Nahost-Konflikt
Hat Israel einen Exit-Plan?
In der Eskalation sind bis zum Montagmittag 24 Menschen in Israel durch iranische Angriffe gestorben. Dennoch befürworten viele Israelis den Militärschlag gegen den Iran.

© Ariel Schalit/AP/dpa
Ein Mann holt in der israelischen Hafenstadt Habseligkeiten aus einer Wohnung, die nach dem Einschlag einer iranischen Rakete beschädigt wurde.
Von Mareike Enghusen
Am Montagmorgen erwachten die Menschen in Israel erneut zu bedrückenden Nachrichten – sofern sie in der Nacht zwischen den iranischen Raketensalven Iran überhaupt Schlaf gefunden hatten. Mindestens acht Menschen hatten feindliche Geschosse in der Nacht aus dem Leben gerissen, die meisten davon in Tel Aviv und umliegenden Städten. Knapp hundert weitere wurden verletzt, darunter ein nur vier Tage altes Baby in Petach Tikva, einer Stadt bei Tel Aviv. Insgesamt waren seit Beginn der Eskalation am Freitag bis Montagmittag 24 Menschen in Israel umgekommen. In mehreren Städten im Zentrum des Landes lassen sich die Spuren der Zerstörung besichtigen: In Bat Yam etwa, einer Küstenstadt südlich Tel Avivs, schlug in der Nacht auf Sonntag eine Rakete in einen Wohnturm ein, tötete mehrere Menschen sofort und begrub weitere unter den Trümmern. So heftig war offenbar der Einschlag, dass er noch Gebäude Dutzende Meter entfernt beschädigt hat: Fenster hängen schief in ihren Rahmen, Schutt und Glassplitter bedecken den Bürgersteig. „Der Bunker hat mir das Leben gerettet“, berichtet ein Mann, der einige Blöcke entfernt lebt. „Aber der Einschlag hat mich zu Boden gerissen.“
Urananreicherungsanlage liegt tief unter der Erde
Dennoch gibt es an der Entscheidung der israelischen Regierung, das Atomprogramm des Irans anzugreifen, derzeit kaum Kritik. Zum einen gelten die nuklearen Ambitionen Teherans in Israel über alle Parteilinien hinweg seit Langem als fundamentale Bedrohung für den Jüdischen Staat. Zum anderen sorgen die operativen Erfolge der israelischen Armee für breite Euphorie. 16 Stunden lang habe Israels Luftwaffe den iranischen Luftraum beherrscht: Mit dieser Schlagzeile machte am Morgen nach dem ersten Angriff Ynet auf, das größte israelische Nachrichtenportal.

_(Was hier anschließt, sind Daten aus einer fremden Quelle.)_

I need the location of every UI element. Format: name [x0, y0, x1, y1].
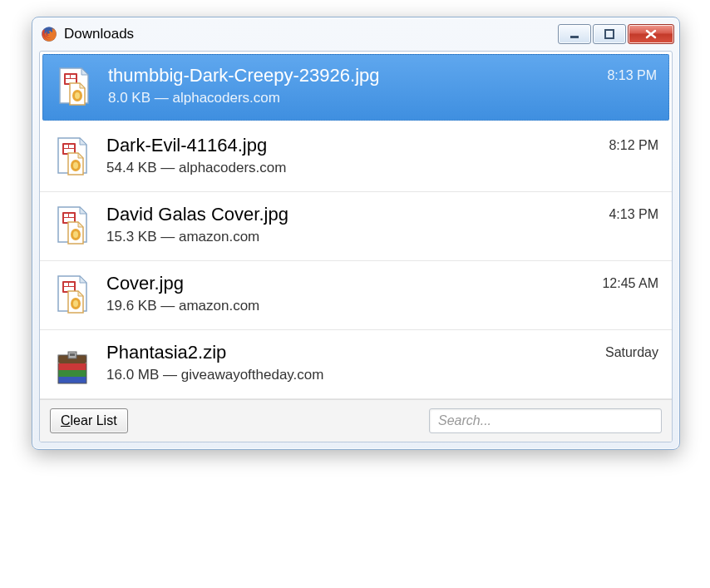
download-item[interactable]: David Galas Cover.jpg 15.3 KB — amazon.c…: [40, 192, 672, 261]
window-controls: [558, 24, 674, 44]
download-meta: 19.6 KB — amazon.com: [106, 298, 587, 314]
download-filename: thumbbig-Dark-Creepy-23926.jpg: [108, 65, 592, 86]
download-meta: 8.0 KB — alphacoders.com: [108, 90, 592, 106]
svg-rect-4: [66, 75, 70, 78]
download-item[interactable]: Cover.jpg 19.6 KB — amazon.com 12:45 AM: [40, 261, 672, 330]
download-filename: David Galas Cover.jpg: [106, 204, 594, 225]
title-bar[interactable]: Downloads: [32, 17, 679, 51]
download-time: 4:13 PM: [609, 207, 658, 222]
svg-point-20: [73, 231, 78, 238]
download-meta: 15.3 KB — amazon.com: [106, 229, 594, 245]
download-info: David Galas Cover.jpg 15.3 KB — amazon.c…: [106, 204, 594, 245]
download-info: Phantasia2.zip 16.0 MB — giveawayoftheda…: [106, 342, 590, 383]
minimize-icon: [569, 28, 580, 40]
search-input[interactable]: [429, 408, 662, 433]
svg-rect-2: [605, 30, 614, 38]
clear-list-button[interactable]: Clear List: [50, 408, 128, 433]
svg-rect-23: [69, 283, 74, 286]
minimize-button[interactable]: [558, 24, 591, 44]
image-file-icon: [53, 274, 91, 318]
close-button[interactable]: [628, 24, 674, 44]
svg-point-14: [73, 162, 78, 169]
download-info: Cover.jpg 19.6 KB — amazon.com: [106, 273, 587, 314]
svg-rect-16: [64, 214, 68, 217]
downloads-window: Downloads thumbbig-D: [32, 17, 680, 450]
download-meta: 54.4 KB — alphacoders.com: [106, 160, 594, 176]
maximize-button[interactable]: [593, 24, 626, 44]
downloads-list: thumbbig-Dark-Creepy-23926.jpg 8.0 KB — …: [40, 52, 672, 399]
archive-file-icon: [53, 343, 91, 387]
window-title: Downloads: [64, 26, 558, 42]
image-file-icon: [53, 205, 91, 249]
download-filename: Dark-Evil-41164.jpg: [106, 135, 594, 156]
svg-rect-29: [58, 370, 86, 377]
download-item[interactable]: Phantasia2.zip 16.0 MB — giveawayoftheda…: [40, 330, 672, 399]
download-meta: 16.0 MB — giveawayoftheday.com: [106, 367, 590, 383]
svg-point-8: [75, 92, 80, 99]
image-file-icon: [53, 136, 91, 180]
download-info: thumbbig-Dark-Creepy-23926.jpg 8.0 KB — …: [108, 65, 592, 106]
image-file-icon: [55, 67, 93, 110]
svg-rect-10: [64, 145, 68, 148]
download-time: Saturday: [605, 345, 658, 360]
content-area: thumbbig-Dark-Creepy-23926.jpg 8.0 KB — …: [39, 51, 673, 442]
download-time: 12:45 AM: [602, 276, 658, 291]
firefox-icon: [41, 26, 57, 42]
svg-rect-17: [69, 214, 74, 217]
footer-bar: Clear List: [40, 399, 672, 442]
download-time: 8:12 PM: [609, 138, 658, 153]
download-item[interactable]: Dark-Evil-41164.jpg 54.4 KB — alphacoder…: [40, 123, 672, 192]
download-filename: Cover.jpg: [106, 273, 587, 294]
svg-rect-5: [71, 75, 76, 78]
svg-rect-22: [64, 283, 68, 286]
svg-rect-30: [58, 377, 86, 383]
svg-rect-28: [58, 363, 86, 370]
maximize-icon: [604, 28, 615, 40]
svg-point-26: [73, 300, 78, 307]
download-item[interactable]: thumbbig-Dark-Creepy-23926.jpg 8.0 KB — …: [42, 54, 669, 121]
download-info: Dark-Evil-41164.jpg 54.4 KB — alphacoder…: [106, 135, 594, 176]
download-time: 8:13 PM: [607, 68, 657, 83]
close-icon: [644, 28, 658, 40]
svg-rect-1: [570, 36, 579, 38]
download-filename: Phantasia2.zip: [106, 342, 590, 363]
svg-rect-33: [70, 353, 75, 356]
svg-rect-11: [69, 145, 74, 148]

Bis Montagmittag hat Israels Armee, die IDF, mit Unterstützung des Auslandsgeheimdienstes Mossad mehrere Einrichtungen des iranischen Atomprogramms bombardiert und mindestens eine davon offenbar weitreichend zerstört: die Anlage zur Urananreicherung im zentraliranischen Natans. Dazu hat Israel weite Teile der militärischen Führungsriege des Landes ausgeschaltet und führende Nuklearforscher getötet. Eigenen Angaben zufolge hat die IDF außerdem ein Drittel der iranischen Raketenwerfer zerstört. Der Iran wiederum kann Israel mit seiner gezielten Bombardierung urbaner Zentren zwar weiter Verluste und Schäden zufügen. Doch militärisch hat Teheran der israelischen Operation nicht ernsthaft etwas entgegenzusetzen.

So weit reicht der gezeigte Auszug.